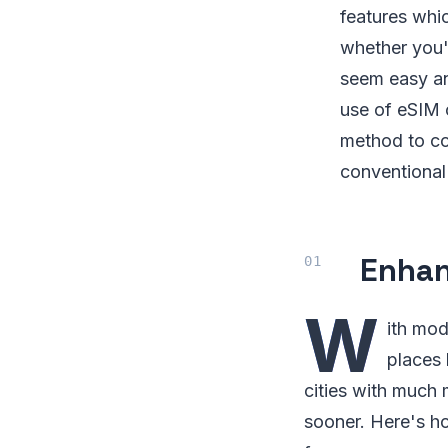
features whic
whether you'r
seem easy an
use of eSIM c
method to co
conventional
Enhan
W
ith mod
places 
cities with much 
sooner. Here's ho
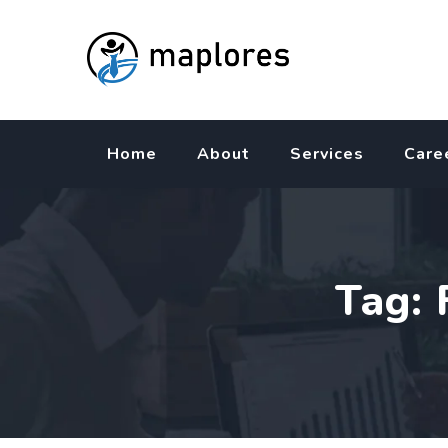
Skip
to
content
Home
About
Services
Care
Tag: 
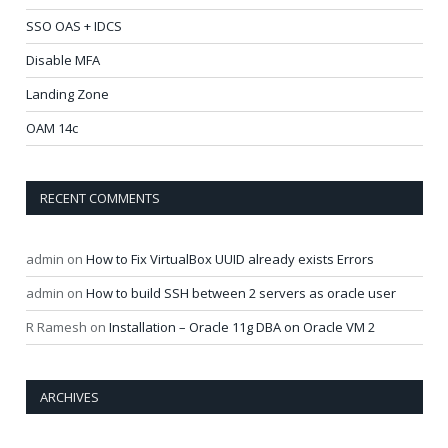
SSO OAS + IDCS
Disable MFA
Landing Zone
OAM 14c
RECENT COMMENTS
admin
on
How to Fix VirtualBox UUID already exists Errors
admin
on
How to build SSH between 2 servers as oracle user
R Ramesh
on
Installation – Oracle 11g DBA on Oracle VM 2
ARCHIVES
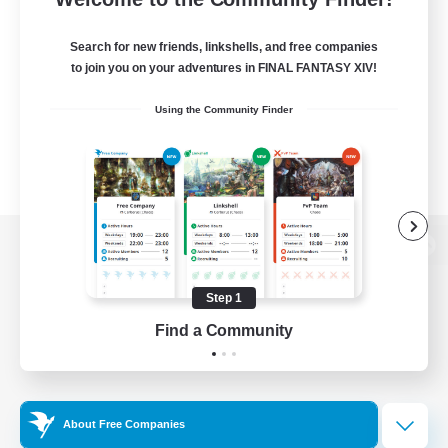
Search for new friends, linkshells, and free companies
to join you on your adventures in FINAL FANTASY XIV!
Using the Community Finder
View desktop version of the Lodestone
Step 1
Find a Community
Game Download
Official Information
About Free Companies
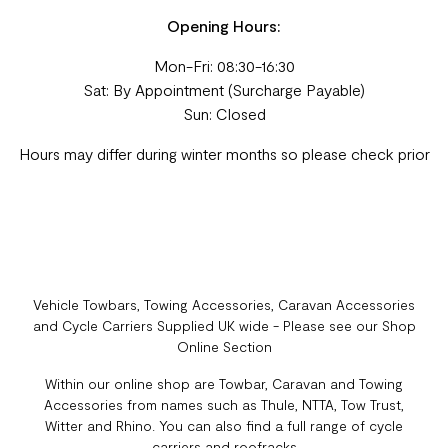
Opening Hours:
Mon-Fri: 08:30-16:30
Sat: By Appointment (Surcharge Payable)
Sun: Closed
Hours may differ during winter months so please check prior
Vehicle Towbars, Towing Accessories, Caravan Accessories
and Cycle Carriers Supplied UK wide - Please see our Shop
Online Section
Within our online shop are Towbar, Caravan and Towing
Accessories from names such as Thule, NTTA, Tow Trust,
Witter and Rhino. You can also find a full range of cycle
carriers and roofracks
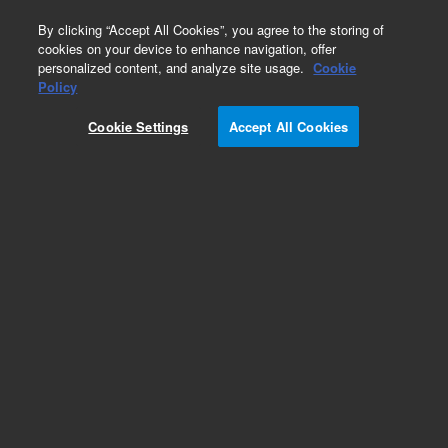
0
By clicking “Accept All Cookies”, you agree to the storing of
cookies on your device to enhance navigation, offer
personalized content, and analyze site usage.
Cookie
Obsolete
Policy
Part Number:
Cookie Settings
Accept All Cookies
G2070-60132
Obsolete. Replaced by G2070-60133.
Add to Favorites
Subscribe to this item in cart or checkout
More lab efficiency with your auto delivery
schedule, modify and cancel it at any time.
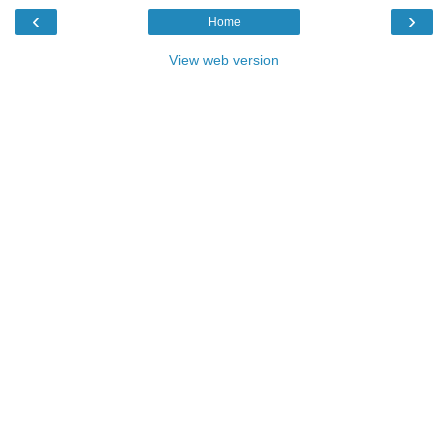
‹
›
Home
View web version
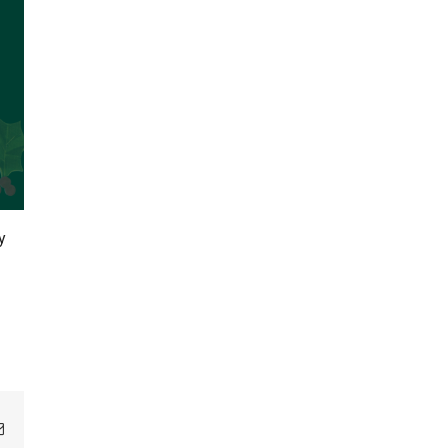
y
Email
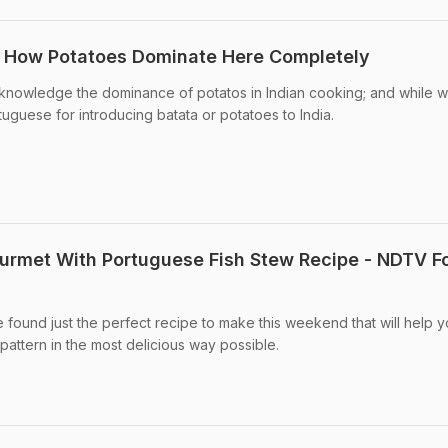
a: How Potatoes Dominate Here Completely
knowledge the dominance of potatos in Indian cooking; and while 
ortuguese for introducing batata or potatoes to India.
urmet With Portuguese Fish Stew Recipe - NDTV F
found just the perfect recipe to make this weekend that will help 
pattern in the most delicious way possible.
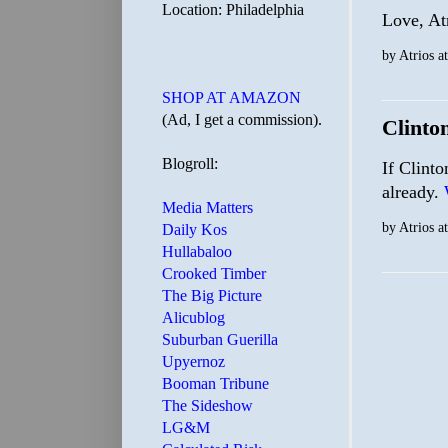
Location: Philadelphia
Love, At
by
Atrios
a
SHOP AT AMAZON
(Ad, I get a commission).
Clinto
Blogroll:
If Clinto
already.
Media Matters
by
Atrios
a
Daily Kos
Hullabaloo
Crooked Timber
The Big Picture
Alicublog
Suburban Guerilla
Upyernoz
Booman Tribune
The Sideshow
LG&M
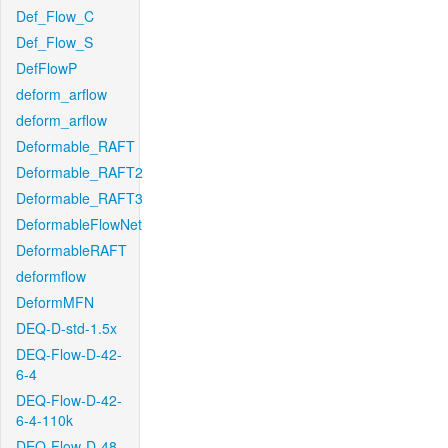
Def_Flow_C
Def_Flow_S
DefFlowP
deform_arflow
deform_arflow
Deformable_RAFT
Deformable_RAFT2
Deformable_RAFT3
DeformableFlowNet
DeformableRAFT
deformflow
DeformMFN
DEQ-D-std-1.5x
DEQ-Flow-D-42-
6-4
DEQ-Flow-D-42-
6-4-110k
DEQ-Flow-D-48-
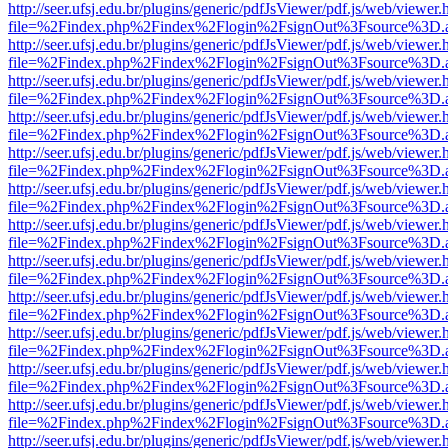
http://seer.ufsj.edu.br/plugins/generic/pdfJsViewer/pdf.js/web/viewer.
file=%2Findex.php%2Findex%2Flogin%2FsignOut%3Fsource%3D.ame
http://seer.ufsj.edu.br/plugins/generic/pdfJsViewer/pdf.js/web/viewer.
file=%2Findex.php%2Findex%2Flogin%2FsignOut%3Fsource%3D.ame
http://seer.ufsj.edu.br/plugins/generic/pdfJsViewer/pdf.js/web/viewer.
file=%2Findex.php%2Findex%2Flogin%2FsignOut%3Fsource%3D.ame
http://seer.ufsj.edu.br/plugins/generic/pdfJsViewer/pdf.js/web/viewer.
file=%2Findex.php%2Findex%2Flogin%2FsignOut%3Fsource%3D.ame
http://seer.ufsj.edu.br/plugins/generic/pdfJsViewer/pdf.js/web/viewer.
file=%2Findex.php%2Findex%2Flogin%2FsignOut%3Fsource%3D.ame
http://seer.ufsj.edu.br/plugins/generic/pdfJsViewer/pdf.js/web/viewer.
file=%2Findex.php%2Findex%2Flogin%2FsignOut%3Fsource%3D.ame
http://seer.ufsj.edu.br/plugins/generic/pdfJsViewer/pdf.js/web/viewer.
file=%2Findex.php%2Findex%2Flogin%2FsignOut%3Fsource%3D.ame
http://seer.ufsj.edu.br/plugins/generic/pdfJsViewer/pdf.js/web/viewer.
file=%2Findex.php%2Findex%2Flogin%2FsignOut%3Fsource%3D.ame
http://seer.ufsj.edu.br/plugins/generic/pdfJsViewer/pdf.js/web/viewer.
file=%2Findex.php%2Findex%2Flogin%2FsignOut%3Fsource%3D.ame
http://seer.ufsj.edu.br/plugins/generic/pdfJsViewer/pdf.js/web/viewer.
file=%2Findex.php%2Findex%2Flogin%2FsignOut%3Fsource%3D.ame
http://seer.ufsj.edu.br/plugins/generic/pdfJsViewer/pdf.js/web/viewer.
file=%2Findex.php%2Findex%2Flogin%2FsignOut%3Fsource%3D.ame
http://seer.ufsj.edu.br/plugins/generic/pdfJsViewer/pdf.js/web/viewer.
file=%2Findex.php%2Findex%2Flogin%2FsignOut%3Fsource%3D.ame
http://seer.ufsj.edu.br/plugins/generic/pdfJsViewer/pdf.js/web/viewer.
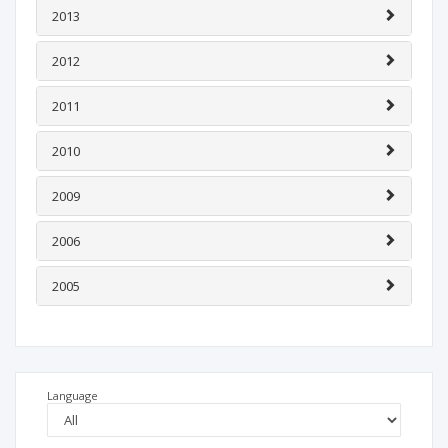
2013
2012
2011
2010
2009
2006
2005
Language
□ □ □ □ □
Only a number is wanted here: how many lines in the data above include the string "Accept"?

RESPONSE TO THIS TASK.
2